Practical Considerations for Transactional Parties
  1. Due Diligence Alignment : Since insurers assess risk based on diligence findings, insufficient due diligence can limit the scope or terms of coverage. Robust legal, tax and financial diligence is therefore essential to achieve desirable underwriting outcomes.
  2. Cost Allocation and Negotiation: Parties must negotiate who bears the premium costs — buyers, sellers, or shared arrangements — and the negotiation of retention, caps, and exclusions remains a critical commercial consideration.

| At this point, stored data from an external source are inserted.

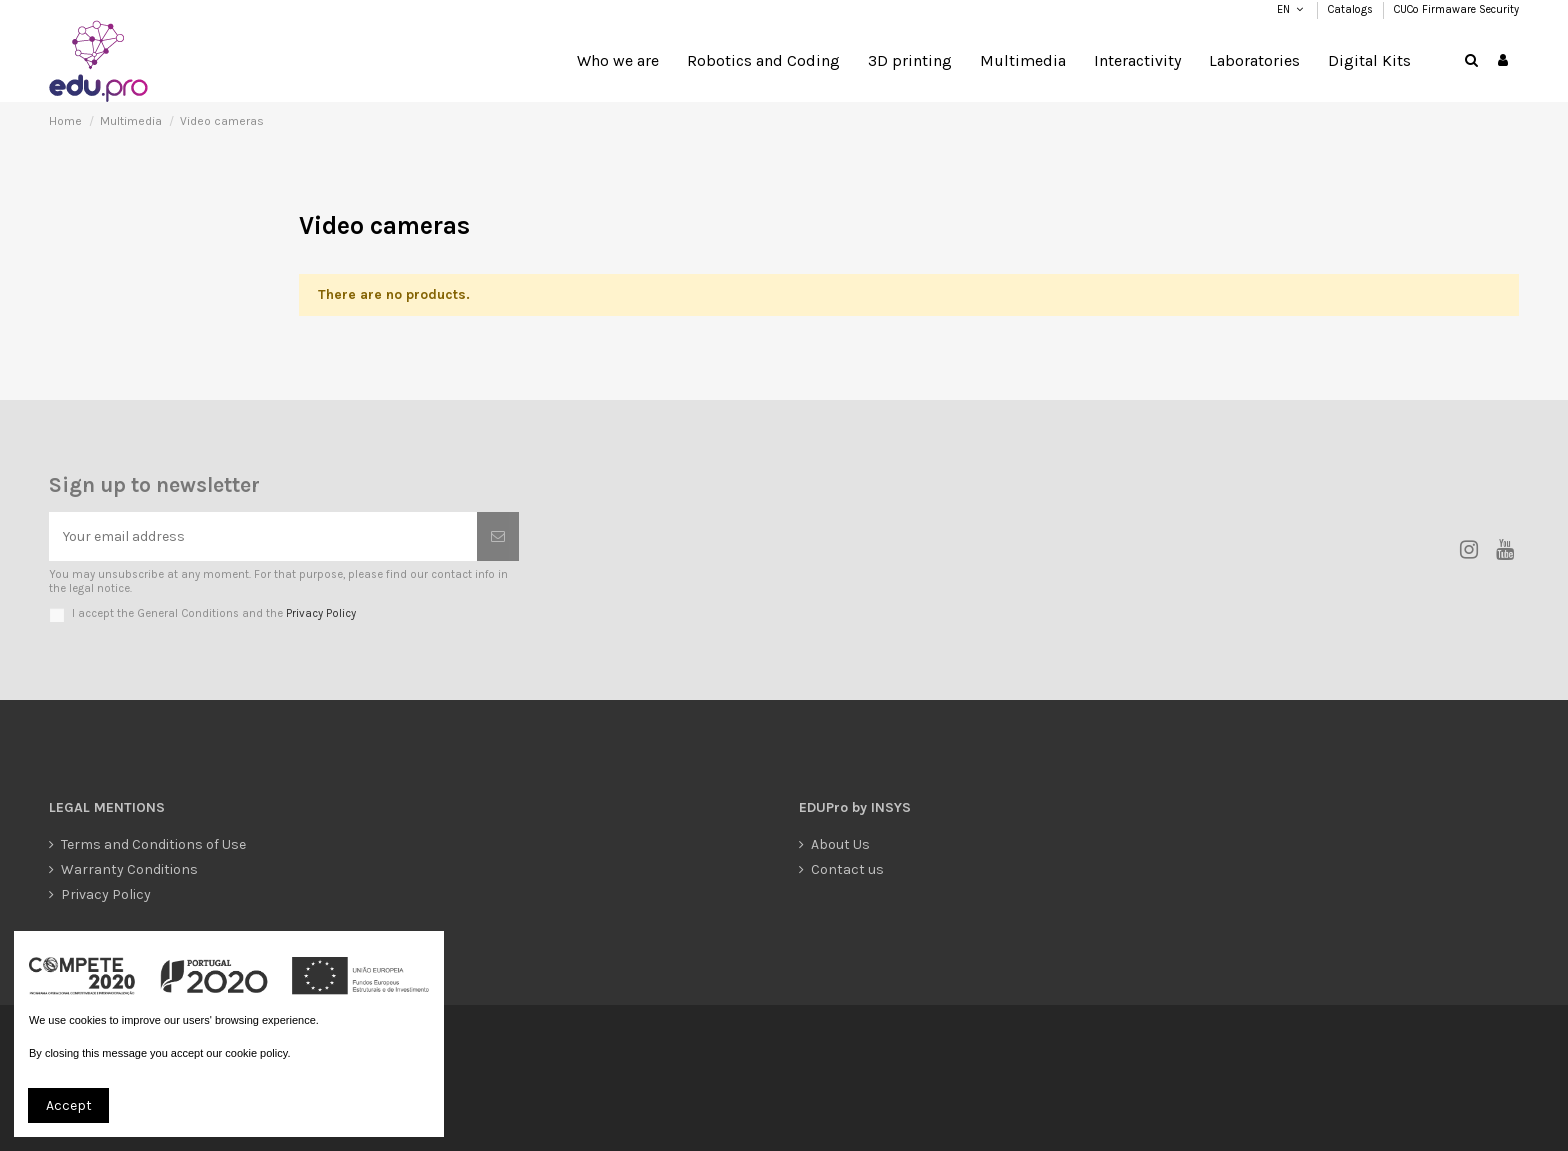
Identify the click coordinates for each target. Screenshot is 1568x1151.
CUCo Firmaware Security (1456, 9)
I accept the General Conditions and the (214, 613)
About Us (840, 844)
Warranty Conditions (129, 869)
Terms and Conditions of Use (153, 844)
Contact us (847, 869)
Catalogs (1352, 9)
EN (1282, 9)
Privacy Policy (321, 613)
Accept (69, 1105)
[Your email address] (263, 536)
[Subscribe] (498, 536)
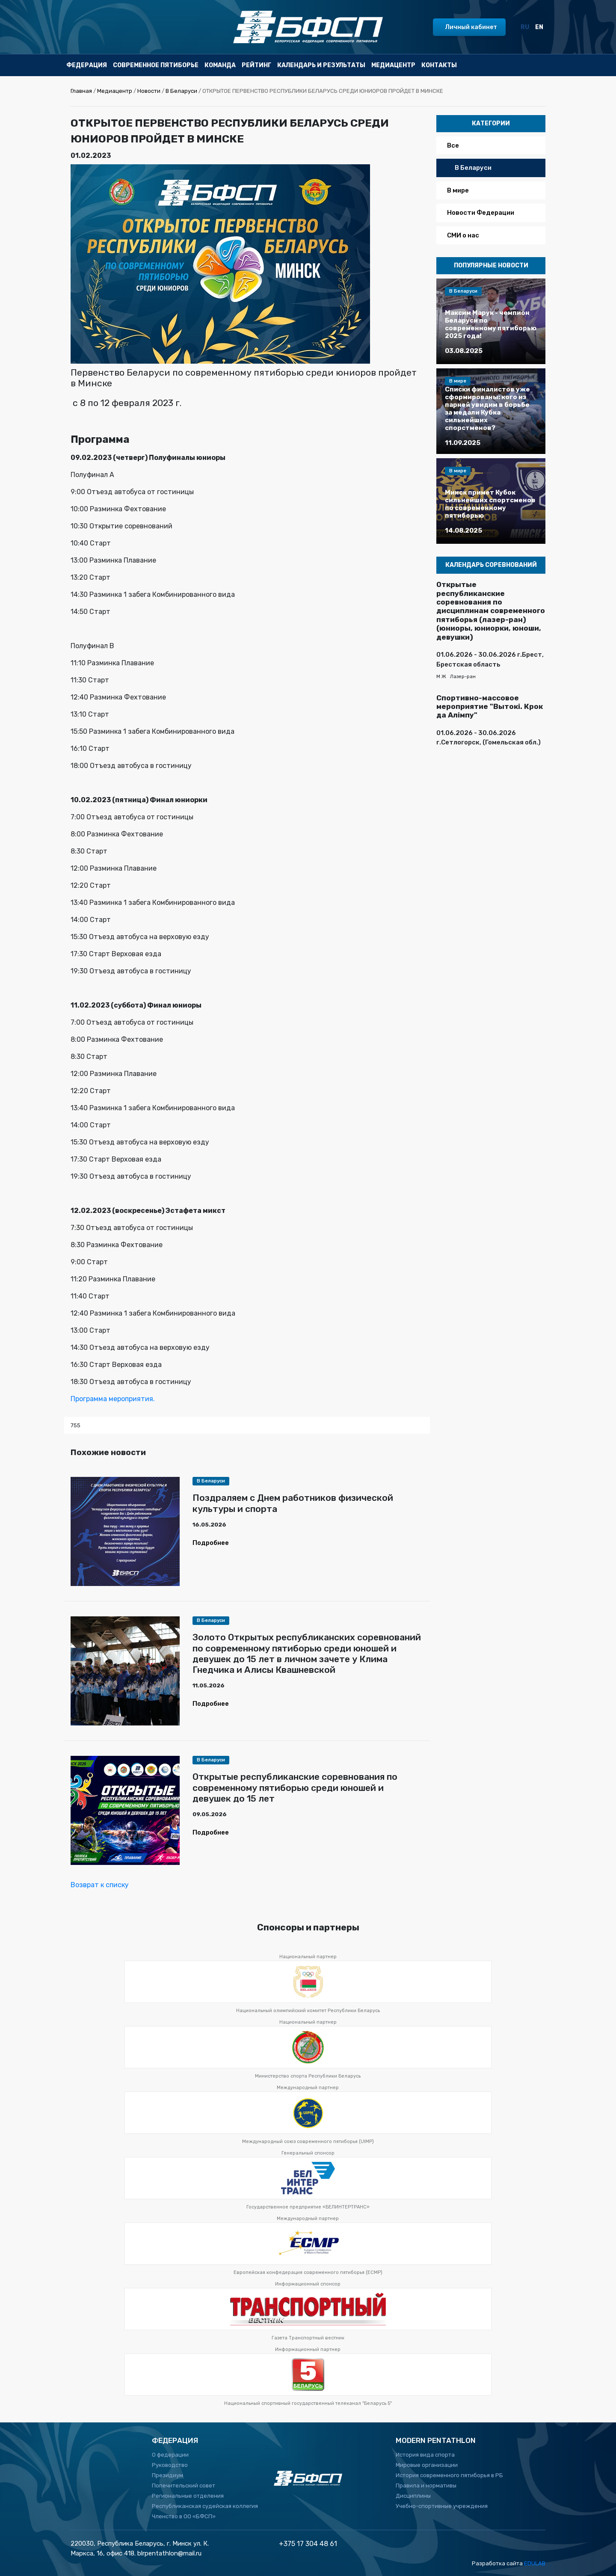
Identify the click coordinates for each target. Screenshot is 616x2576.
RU (525, 27)
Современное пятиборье (155, 65)
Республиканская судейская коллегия (205, 2506)
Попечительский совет (183, 2485)
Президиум (167, 2475)
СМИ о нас (463, 235)
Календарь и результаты (321, 65)
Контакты (439, 65)
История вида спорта (425, 2454)
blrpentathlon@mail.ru (169, 2553)
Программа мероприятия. (113, 1399)
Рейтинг (256, 65)
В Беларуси (181, 91)
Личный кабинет (471, 27)
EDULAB (534, 2563)
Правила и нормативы (426, 2485)
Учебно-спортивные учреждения (442, 2506)
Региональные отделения (188, 2496)
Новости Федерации (480, 212)
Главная (81, 91)
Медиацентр (393, 65)
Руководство (170, 2465)
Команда (220, 65)
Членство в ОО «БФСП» (184, 2516)
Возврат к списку (100, 1885)
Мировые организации (427, 2465)
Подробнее (210, 1543)
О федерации (170, 2454)
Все (453, 145)
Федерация (86, 65)
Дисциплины (413, 2496)
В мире (458, 190)
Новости (148, 91)
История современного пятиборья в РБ (449, 2475)
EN (539, 27)
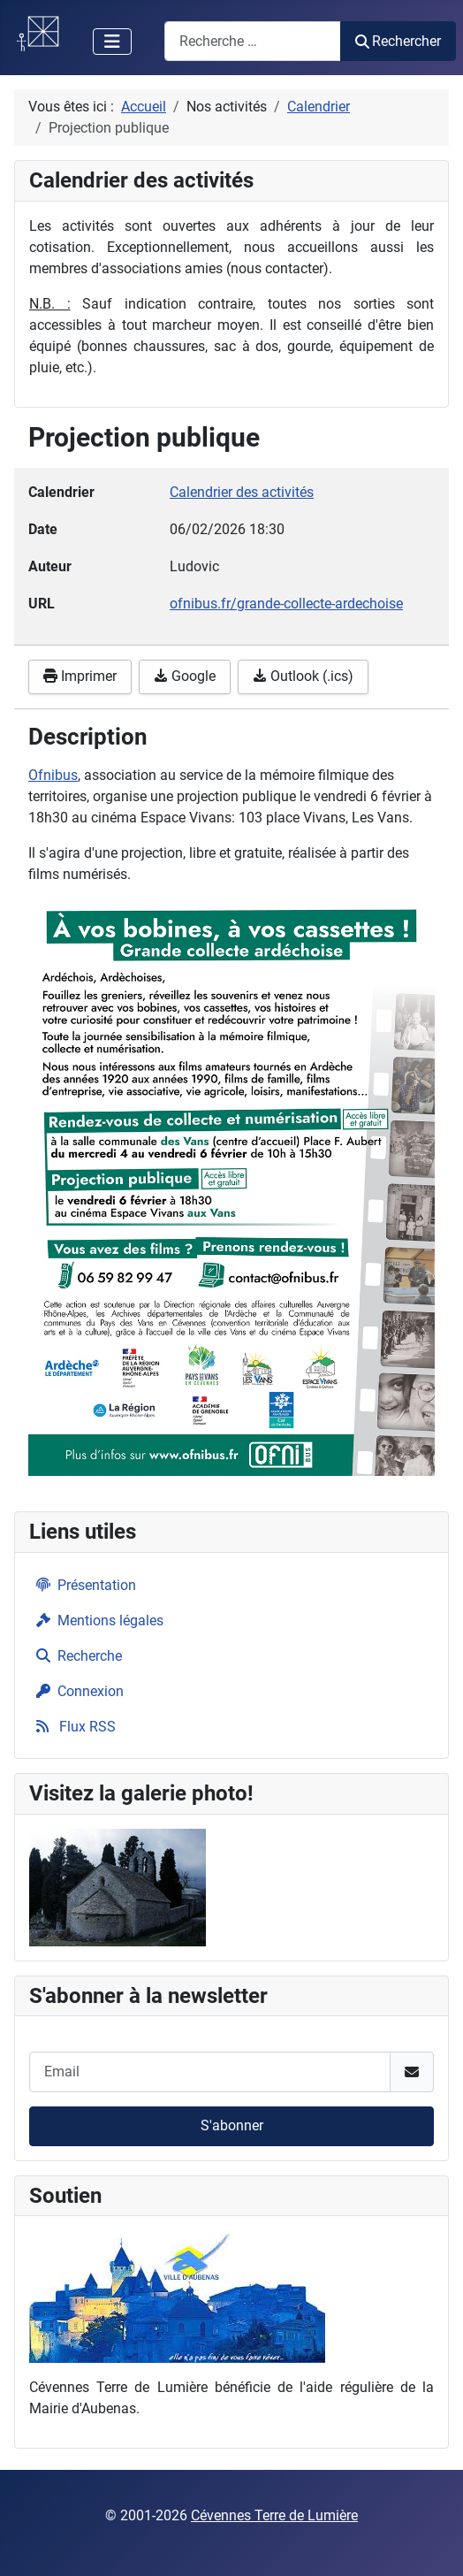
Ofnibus (53, 775)
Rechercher (398, 41)
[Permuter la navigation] (112, 41)
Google (185, 676)
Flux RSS (72, 1726)
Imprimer (80, 676)
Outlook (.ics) (303, 676)
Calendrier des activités (242, 492)
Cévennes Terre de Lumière (274, 2515)
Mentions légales (96, 1620)
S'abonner (232, 2125)
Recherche (75, 1655)
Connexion (76, 1691)
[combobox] (252, 41)
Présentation (82, 1585)
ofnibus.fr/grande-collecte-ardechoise (286, 603)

  3. Policy Exclusions and Limitations: Parties should pay close attention to policy exclusions and time limitations on claim periods, which differ by jurisdiction and warranty category (e.g., fundamental vs general warranties).
Conclusion

Warranty & Indemnity insurance represents a powerful addition to the transactional toolkit in M&A, offering a mechanism to transfer risk to a financially robust third party while reducing reliance on sellers’ indemnities. Its adoption in India is on an upward trajectory, driven by investor appetite for certainty and risk management sophistication. However, its bespoke nature, premium costs, and exclusionary scope require careful commercial and legal evaluation on a transaction-by-transaction basis.

For deal parties seeking enhanced certainty and cleaner post-closing outcomes, W&I insurance — supplemented by targeted enhancements — warrants serious consideration as part of a comprehensive risk mitigation strategy.